The U.S. Department of Justice and Federal Trade Commission are said to be considering antitrust actions against Alphabet, Amazon, Apple and Facebook, and Sen. Elizabeth Warren, a Massachusetts Democrat who’s running for president, has called for the breakup of Google, Amazon and Facebook as part of her presidential campaign platform. Sen. Bernie Sanders, another Democratic presidential candidate, has said that "we should definitely take a look at" breaking up companies such as Google, Amazon and Apple.

Alphabet didn’t immediately respond to CRN’s request for comment. Its board had recommended voting against the proposal.

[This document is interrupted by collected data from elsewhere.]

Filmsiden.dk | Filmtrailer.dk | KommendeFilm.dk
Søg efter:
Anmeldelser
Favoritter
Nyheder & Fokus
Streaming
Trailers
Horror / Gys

“…Our board of directors closely reviews our business on a wide range of matters, including strategic alternatives, to ensure the interests of the company and its stockholders are protected,” the company said in its proxy statement. “Our board of directors and management do not favor a given size of the company or focus on any strategy based on ideological grounds. Instead, we develop a strategy based on the company’s customers, partners, users and the communities we serve, and focus on strategies that maximize long-term, sustainable stockholder value.”

The proposal and 12 others brought forward by shareholders, which required majority support from Alphabet’s class A and class B stockholders, were destined to fail. Alphabet CEO Larry Page and president Sergey Brin, the cofounders of Google, control 51.3 percent of shareholder votes, and Alphabet was opposed to all of the proposals.

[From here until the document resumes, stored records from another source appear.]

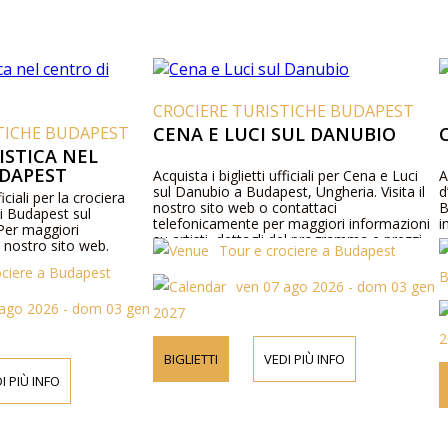
CROCIERE TURISTICHE BUDAPEST
TICHE BUDAPEST
CENA E LUCI SUL DANUBIO
ISTICA NEL
UDAPEST
Acquista i biglietti ufficiali per Cena e Luci
A
sul Danubio a Budapest, Ungheria. Visita il
d
ficiali per la crociera
nostro sito web o contattaci
B
di Budapest sul
telefonicamente per maggiori informazioni
i
Per maggiori
su artisti, dettagli del programma e prezzi
il nostro sito web.
Tour e crociere a Budapest
dei biglietti.
ociere a Budapest
B
ven 07 ago 2026 - dom 03 gen
 ago 2026 - dom 03 gen
2027
2
BIGLIETTI
VEDI PIÙ INFO
I PIÙ INFO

Those proposals included requiring Alphabet to perform a human rights impact assessment no later than Oct. 30 that examined actual and potential impacts of a censored Google search engine in China.

“We continually assess all the countries around the world where we're doing business to make sure that we can offer our services as broadly as possible,” said Kent Walker, Google’s senior vice president for global affairs and chief legal officer. “As we've said, we have no plans to offer a search engine in China and will be very open to input from all stakeholders as we progress there and other product developments around the world.”

Other rejected proposals called for Alphabet to adopt a policy stating it will not engage in any “inequitable employment practice,” including mandatory arbitration of employment-related claims, non-compete agreements with employees, agreements with other companies not to recruit one another’s employees, and “involuntary non-disclosure agreements that employees are required to sign in connection with settlement of claims that any Alphabet employee engaged in unlawful discrimination or harassment.” Shareholders also voted down proposals for Alphabet to create a “societal risk” oversight committee charged with assessing the potential societal consequences of the company’s products and services, develop reports on the company’s sexual harassment policies and global median gender pay gap, and allow for the nomination of an employee representative director at Alphabet’s 2020 shareholder meeting.